|Symphyotrichum oblongifolium 'October Skies'.|
In all likelihood, we probably did have some nice summer days, but they are crowded out by the memory of one hot, dry day after the next through most of July and August.
Now that it is October, the mornings are cool and the afternoons are warm, but not hot. The sun is shining and the sky is as blue as the aptly named aster, 'October Skies' (Symphyotrichum oblongifolium 'October Skies'.)
There are many signs, though, that this is October, not summer. The most obvious sign is the shortened days. Until we "fall back" an hour for the seasonal time change, it is dark in the mornings until well past 7:00 am. It also gets dark earlier each evening.

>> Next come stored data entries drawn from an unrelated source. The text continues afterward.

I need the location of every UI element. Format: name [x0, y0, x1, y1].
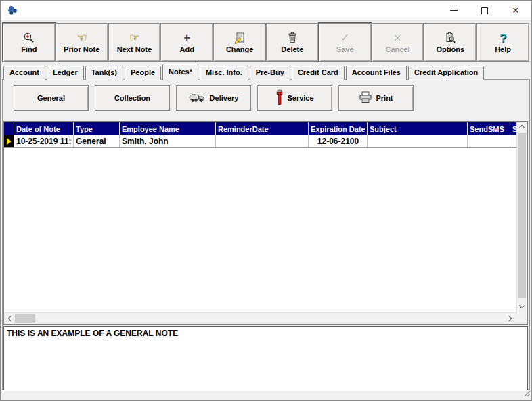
options-button[interactable]: Options [424, 23, 476, 62]
collection-note-button-label: Collection [114, 94, 150, 102]
edit-document-icon [234, 31, 246, 45]
change-button[interactable]: Change [213, 23, 266, 62]
general-note-button[interactable]: General [14, 85, 89, 111]
column-header-subject[interactable]: Subject [368, 122, 468, 135]
column-header-employee-name[interactable]: Employee Name [120, 122, 216, 135]
column-header-truncated[interactable]: Se [510, 122, 516, 135]
column-header-indicator [4, 122, 14, 135]
cell-expiration-date[interactable]: 12-06-2100 [309, 135, 368, 147]
scroll-left-button[interactable] [5, 314, 14, 323]
delivery-truck-icon [189, 92, 206, 104]
window-controls: ✕ [438, 1, 531, 20]
cell-reminder-date[interactable] [216, 135, 309, 147]
cancel-button-label: Cancel [385, 45, 409, 53]
close-button[interactable]: ✕ [500, 1, 531, 20]
column-header-type[interactable]: Type [74, 122, 120, 135]
prior-note-button-label: Prior Note [64, 45, 99, 53]
column-header-date-of-note[interactable]: Date of Note [14, 122, 74, 135]
tab-pre-buy[interactable]: Pre-Buy [250, 66, 290, 80]
cell-subject[interactable] [368, 135, 468, 147]
vertical-scrollbar-thumb[interactable] [518, 133, 526, 298]
status-bar [1, 390, 531, 400]
horizontal-scrollbar-thumb[interactable] [15, 314, 35, 323]
maximize-button[interactable] [469, 1, 500, 20]
prior-note-button[interactable]: ☜ Prior Note [56, 23, 108, 62]
note-text-memo[interactable]: THIS IS AN EXAMPLE OF A GENERAL NOTE [3, 326, 528, 390]
help-button[interactable]: ? Help [476, 23, 529, 62]
cell-sendsms[interactable] [468, 135, 510, 147]
hand-pointing-left-icon: ☜ [76, 31, 87, 45]
notes-tab-page: General Collection Delivery [2, 79, 530, 390]
help-button-label: Help [495, 45, 511, 53]
notes-grid: Date of Note Type Employee Name Reminder… [3, 121, 528, 325]
question-mark-icon: ? [500, 31, 506, 45]
tab-misc-info[interactable]: Misc. Info. [200, 66, 248, 80]
tab-credit-card[interactable]: Credit Card [292, 66, 345, 80]
notes-grid-body: Date of Note Type Employee Name Reminder… [4, 122, 516, 312]
chevron-up-icon [519, 124, 525, 130]
collection-note-button[interactable]: Collection [95, 85, 170, 111]
save-button-label: Save [336, 45, 354, 53]
delivery-note-button[interactable]: Delivery [176, 85, 251, 111]
delete-button[interactable]: Delete [266, 23, 319, 62]
title-bar: ✕ [1, 1, 531, 21]
tab-notes[interactable]: Notes* [162, 64, 198, 80]
trash-icon [286, 31, 298, 45]
check-icon: ✓ [340, 31, 349, 45]
save-button[interactable]: ✓ Save [319, 23, 372, 62]
column-header-expiration-date[interactable]: Expiration Date [309, 122, 368, 135]
note-type-button-row: General Collection Delivery [14, 85, 414, 111]
chevron-down-icon [519, 303, 525, 308]
row-pointer-icon [7, 138, 12, 145]
tab-credit-application[interactable]: Credit Application [408, 66, 484, 80]
tab-tanks[interactable]: Tank(s) [85, 66, 123, 80]
hand-pointing-right-icon: ☞ [129, 31, 139, 45]
scroll-right-button[interactable] [505, 314, 514, 323]
cell-type[interactable]: General [74, 135, 120, 147]
find-button-label: Find [21, 45, 37, 53]
printer-icon [359, 91, 372, 105]
tab-ledger[interactable]: Ledger [47, 66, 84, 80]
application-window: ✕ Find ☜ Prior Note ☞ Next Note + Add [0, 0, 532, 401]
tab-account[interactable]: Account [3, 66, 45, 80]
tab-account-files[interactable]: Account Files [346, 66, 407, 80]
scroll-down-button[interactable] [517, 302, 527, 311]
print-note-button[interactable]: Print [338, 85, 414, 111]
change-button-label: Change [226, 45, 253, 53]
next-note-button-label: Next Note [117, 45, 152, 53]
column-header-sendsms[interactable]: SendSMS [468, 122, 510, 135]
cell-employee-name[interactable]: Smith, John [120, 135, 216, 147]
tab-strip: Account Ledger Tank(s) People Notes* Mis… [2, 63, 530, 80]
scrollbar-corner [516, 312, 527, 324]
scroll-up-button[interactable] [517, 122, 527, 131]
print-note-button-label: Print [376, 94, 393, 102]
clipboard-magnifier-icon [444, 31, 456, 45]
grid-vertical-scrollbar[interactable] [516, 122, 527, 312]
cancel-button[interactable]: ✕ Cancel [372, 23, 424, 62]
general-note-button-label: General [37, 94, 65, 102]
add-button[interactable]: + Add [160, 23, 213, 62]
table-row[interactable]: 10-25-2019 11: General Smith, John 12-06… [4, 135, 516, 148]
delete-button-label: Delete [281, 45, 303, 53]
chevron-left-icon [7, 316, 13, 321]
chevron-right-icon [506, 316, 511, 321]
tab-people[interactable]: People [125, 66, 161, 80]
cell-truncated[interactable] [510, 135, 516, 147]
pipe-wrench-icon [275, 89, 284, 107]
magnifier-icon [23, 31, 35, 45]
x-icon: ✕ [394, 31, 402, 45]
main-toolbar: Find ☜ Prior Note ☞ Next Note + Add Chan… [1, 21, 531, 63]
app-logo-icon [7, 5, 19, 17]
delivery-note-button-label: Delivery [210, 94, 239, 102]
minimize-button[interactable] [438, 1, 469, 20]
column-header-reminder-date[interactable]: ReminderDate [216, 122, 309, 135]
grid-horizontal-scrollbar[interactable] [4, 312, 516, 324]
service-note-button[interactable]: Service [257, 85, 332, 111]
plus-icon: + [184, 31, 190, 45]
cell-date-of-note[interactable]: 10-25-2019 11: [14, 135, 74, 147]
next-note-button[interactable]: ☞ Next Note [108, 23, 161, 62]
add-button-label: Add [180, 45, 194, 53]
notes-grid-header: Date of Note Type Employee Name Reminder… [4, 122, 516, 135]
options-button-label: Options [436, 45, 464, 53]
find-button[interactable]: Find [3, 23, 56, 62]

Outside, the leaves of the honey locust blanket the newly planted ground cover bed around its base.
In this same bed one of the toad-lilies is blooming.

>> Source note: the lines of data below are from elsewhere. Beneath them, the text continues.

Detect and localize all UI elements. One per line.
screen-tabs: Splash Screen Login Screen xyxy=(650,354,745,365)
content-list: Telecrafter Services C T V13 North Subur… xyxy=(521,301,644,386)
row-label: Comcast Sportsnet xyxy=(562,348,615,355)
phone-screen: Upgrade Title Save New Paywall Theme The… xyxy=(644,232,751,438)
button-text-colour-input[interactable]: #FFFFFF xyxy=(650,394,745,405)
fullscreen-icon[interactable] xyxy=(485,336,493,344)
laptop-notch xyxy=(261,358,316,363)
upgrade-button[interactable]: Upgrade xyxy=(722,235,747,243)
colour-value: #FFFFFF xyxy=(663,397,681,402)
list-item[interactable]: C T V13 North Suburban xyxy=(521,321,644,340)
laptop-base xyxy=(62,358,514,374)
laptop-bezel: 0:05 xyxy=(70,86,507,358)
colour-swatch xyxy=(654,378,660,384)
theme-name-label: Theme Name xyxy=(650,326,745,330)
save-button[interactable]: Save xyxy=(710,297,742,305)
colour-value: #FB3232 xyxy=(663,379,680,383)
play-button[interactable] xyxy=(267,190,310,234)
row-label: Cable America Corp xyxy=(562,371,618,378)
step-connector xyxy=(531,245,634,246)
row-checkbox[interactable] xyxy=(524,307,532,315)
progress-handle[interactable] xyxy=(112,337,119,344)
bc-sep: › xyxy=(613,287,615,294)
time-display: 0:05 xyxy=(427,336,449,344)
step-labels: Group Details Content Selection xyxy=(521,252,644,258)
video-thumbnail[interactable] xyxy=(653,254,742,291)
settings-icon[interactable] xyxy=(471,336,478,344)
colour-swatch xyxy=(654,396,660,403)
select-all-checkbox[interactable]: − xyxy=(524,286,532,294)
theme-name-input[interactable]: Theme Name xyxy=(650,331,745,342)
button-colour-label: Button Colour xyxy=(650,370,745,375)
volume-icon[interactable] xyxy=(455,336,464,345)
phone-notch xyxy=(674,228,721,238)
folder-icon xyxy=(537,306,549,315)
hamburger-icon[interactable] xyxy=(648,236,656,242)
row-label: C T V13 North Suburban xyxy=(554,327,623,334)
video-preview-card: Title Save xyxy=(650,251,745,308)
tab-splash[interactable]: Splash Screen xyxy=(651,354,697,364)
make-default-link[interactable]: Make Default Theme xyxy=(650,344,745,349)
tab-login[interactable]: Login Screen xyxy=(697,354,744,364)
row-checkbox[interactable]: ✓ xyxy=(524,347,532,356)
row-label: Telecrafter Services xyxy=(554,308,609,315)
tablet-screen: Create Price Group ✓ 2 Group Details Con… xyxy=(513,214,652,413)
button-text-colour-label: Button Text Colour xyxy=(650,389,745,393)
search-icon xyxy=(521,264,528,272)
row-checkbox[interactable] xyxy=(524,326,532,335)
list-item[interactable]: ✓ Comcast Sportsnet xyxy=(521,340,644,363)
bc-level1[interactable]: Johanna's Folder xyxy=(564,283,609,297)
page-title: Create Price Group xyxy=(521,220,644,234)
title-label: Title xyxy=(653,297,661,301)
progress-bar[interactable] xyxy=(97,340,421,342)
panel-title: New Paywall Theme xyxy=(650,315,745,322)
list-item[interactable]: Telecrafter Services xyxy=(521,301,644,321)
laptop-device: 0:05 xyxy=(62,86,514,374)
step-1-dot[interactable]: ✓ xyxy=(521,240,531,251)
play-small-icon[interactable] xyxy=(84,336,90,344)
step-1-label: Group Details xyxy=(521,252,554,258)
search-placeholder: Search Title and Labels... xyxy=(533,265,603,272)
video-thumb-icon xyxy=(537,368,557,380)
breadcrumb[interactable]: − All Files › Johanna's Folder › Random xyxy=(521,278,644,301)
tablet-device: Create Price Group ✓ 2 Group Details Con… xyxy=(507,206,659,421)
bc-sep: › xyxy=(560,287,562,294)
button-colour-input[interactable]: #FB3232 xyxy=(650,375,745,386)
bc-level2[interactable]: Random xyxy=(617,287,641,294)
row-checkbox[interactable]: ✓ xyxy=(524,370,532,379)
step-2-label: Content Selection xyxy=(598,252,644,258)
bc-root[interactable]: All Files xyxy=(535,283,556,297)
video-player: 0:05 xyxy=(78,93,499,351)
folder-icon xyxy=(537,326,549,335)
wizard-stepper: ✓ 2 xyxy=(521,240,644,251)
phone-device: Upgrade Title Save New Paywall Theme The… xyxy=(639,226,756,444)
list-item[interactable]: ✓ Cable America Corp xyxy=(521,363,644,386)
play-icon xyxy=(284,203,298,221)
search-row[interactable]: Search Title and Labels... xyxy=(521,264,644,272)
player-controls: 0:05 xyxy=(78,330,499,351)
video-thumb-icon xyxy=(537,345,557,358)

|Tricyrtis 'Imperial Banner'|
Elsewhere in the back, at the edge of Plopper's Field, my passalong asters are all blooming now, too.
I also know that these October summer days will not last forever.
I find myself wanting to admire the days away rather than scurry around the garden preparing for winter like the squirrels are doing now. I'll fight that urge to just sit and be, though hopefully there is time for that, too. I'll mow the lawn, which is growing like summer now. Soon I'll be planting bulbs for spring flowers. Two of four bulb orders have already been delivered; the other two orders are surely on their way.
I'll perhaps add some mulch to the flower beds and plant a hand for Halloween.
These October days have been the best days of summer... even though it is fall now.